The workers are trapped in abject poverty. It is common for four or five workers to be forced to share one tiny, bare room in a dangerous slum area, without running water or plumbing. Many workers get up early to walk miles to work since they cannot afford the 12 cents it costs to share a bicycle rickshaw. Even living under these conditions, workers cannot afford to purchase the most basic food necessities. Workers tell you that their lives lack dignity and decency. They live from hand to mouth, from day to day. No one has any savings. One garment worker put it this way: "It is a great sin to be born into this world a garment worker."

The women's families are also collapsing. Working seven days a week, the women are exhausted. They are rarely home. Their children are left alone and sick.

When you ask the women what they would need to earn to restore a modicum of dignity to their lives, they respond that they could climb out of misery and into poverty if they earned 34 cents an hour.

What would happen if the universities insisted that their licensees in Bangladesh pay at least a subsistence-level wage of 34 cents an hour? Would the sky fall in on corporate profits? Hardly. If the women of Bangladesh were paid 34 cents an hour, there would then be three cents of labor involved in sewing each cap, which would still be less than 2/10ths of one percent of the $17.43 retail price! Surely, Nike and the universities could afford that.
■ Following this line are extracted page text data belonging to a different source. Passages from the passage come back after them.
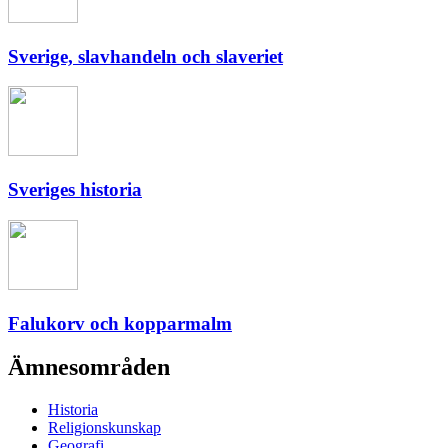
Sverige, slavhandeln och slaveriet
Sveriges historia
Falukorv och kopparmalm
Ämnesområden
Historia
Religionskunskap
Geografi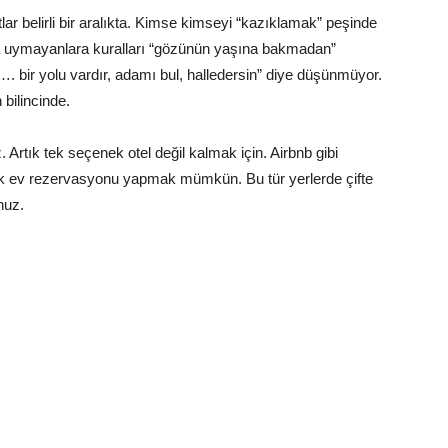
r belirli bir aralıkta. Kimse kimseyi “kazıklamak” peşinde
ara uymayanlara kuralları “gözünün yaşına bakmadan”
. bir yolu vardır, adamı bul, halledersin” diye düşünmüyor.
bilincinde.
. Artık tek seçenek otel değil kalmak için. Airbnb gibi
iralık ev rezervasyonu yapmak mümkün. Bu tür yerlerde çifte
nuz.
BANGLADESH WORKERS' DEMANDS 

The workers are asking that we urge our corporations and universities to keep production in Bangladesh and not to cut and run. The companies should stay in Bangladesh, and work with their licensees and contractors to improve factory conditions and guarantee respect for human and worker rights.

Specific demands:

  1. One rest day off per week with no reduction in pay;
  2. An end to all forced overtime, especially the grueling mandatory 20-hour all-night shifts;
  3. An immediate end to all physical punishment and intimidation;
  4. A guarantee that all legal maternity leave and benefits will be paid; and,
  5. Respect for the workers' right to organize-not just on paper but in reality, and that the practice of blacklisting be outlawed.

 

The photographs of workers appearing in this report were taken at several different locations in Bangladesh. They are not necessarily related to any specific factories and conditions described in the report.